Parameter Update: 2026-09

"gpt-5.4.3.2.1" edition

Parameter Update: 2026-09

GPT-5.4 is very strong (and one of the worst pieces of branding we've seen from OpenAI in recent memory). Apart from that - pretty slow week.

OpenAI

GPT-5.4-Thinking

While GPT-5.3-Codex was a fair opponent for Opus 4.6 in coding, OpenAI has actually been a fair bit behind in more general use cases for a while now. This changed this week, with GPT-5.4, which matches or exceeds Opus in basically every benchmark. The focus, based on what OpenAI is choosing to talk about, appears to be on two things:

  • Computer Use / Knowledge Work: While Anthropic has been pushing this angle for a while now, this is the first time since CUA that OpenAI is pitching a model explicitly for its computer use abilities, explicitly labeling it as "designed for professional work".
  • Making the model pleasant to talk about: Altman has openly admitted that GPT-5.2 was not great to talk to, and in my experience displayed sometimes shockingly low emotional range/ability. According to my Twitter timeline, this has been fixed with GPT-5.4, though in my personal experience it is still quite far behind Opus 4.6 in that regard.

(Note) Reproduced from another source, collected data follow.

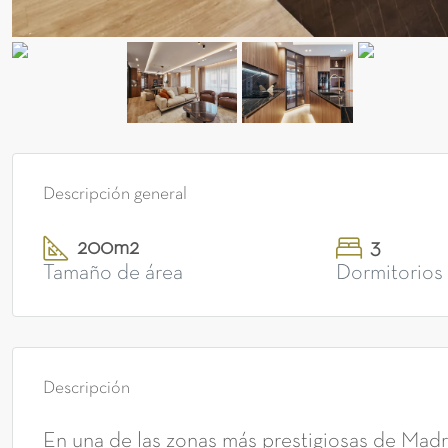
Descripción general
200m2
3
Tamaño de área
Dormitorios
Descripción
En una de las zonas más prestigiosas de Madri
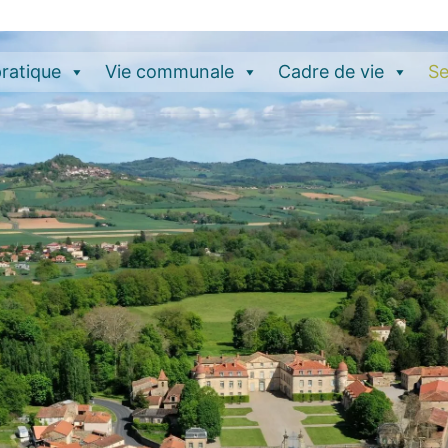
pratique
Vie communale
Cadre de vie
Se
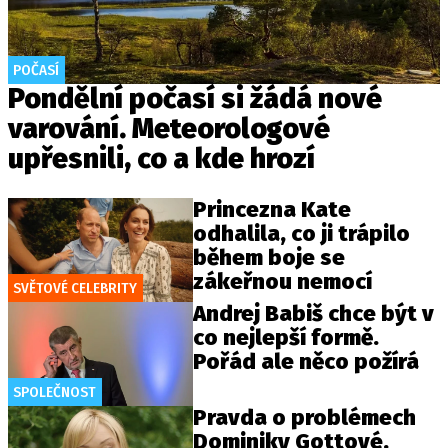
POČASÍ
Pondělní počasí si žádá nové
varování. Meteorologové
upřesnili, co a kde hrozí
Princezna Kate
odhalila, co ji trápilo
během boje se
zákeřnou nemocí
SVĚTOVÉ CELEBRITY
Andrej Babiš chce být v
co nejlepší formě.
Pořád ale něco požírá
SPOLEČNOST
Pravda o problémech
Dominiky Gottové.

Interestingly, it also appears to be ever-so-slightly better than GPT-5.3-Codex at code, making it the generally best model OpenAI has to offer right now, for all use cases.

GPT-5.3 Instant

Just before launching GPT-5.4-Thinking, OpenAI launched another model, this time limited to non-reasoning usage on ChatGPT. I have no idea why they didn't just also roll out GPT-5.4 'non-thinking', but that aside, it still appears to be a nice upgrade? I personally don't really use non-reasoning models these days, and I haven't seen any benchmarks yet, so the nicest thing I have to say is that it might be a signficant upgrade for the majority of people that aren't paying for ChatGPT?

Alibaba Qwen

Qwen 3.5 Small

Alibaba has released a set of small models, "based on the same foundation" as the original "large" Qwen 3.5 release, which was competitive with GPT-5.2 and Opus 4.5. The benchmarks are extremely impressive - the 9B model comes close to GPT-OSS-120B. It is important to note that we've seen small models doing impressive numbers before, and it's not always indicative of real-world utility, but packing that much intelligence into a tiny model is still commendable. I certainly didn't have a 2B model approaching GPT-4 in benchmarks on bingo card this early.

Team falling apart?

Just after the impressive launch, Lin Junyang, head of the Qwen team, has officially resigned from the Qwen team. This would be interesting enough by itself - senior leadership departures like this are pretty rare, but it's also the third notable departure from the Qwen team this year, and one contributor noted (in a since deleted post) "I know leaving wasn’t your choice". Whether or not that is true, I sincerely hope the Qwen team can continue working on new models, given their stellar track record lately.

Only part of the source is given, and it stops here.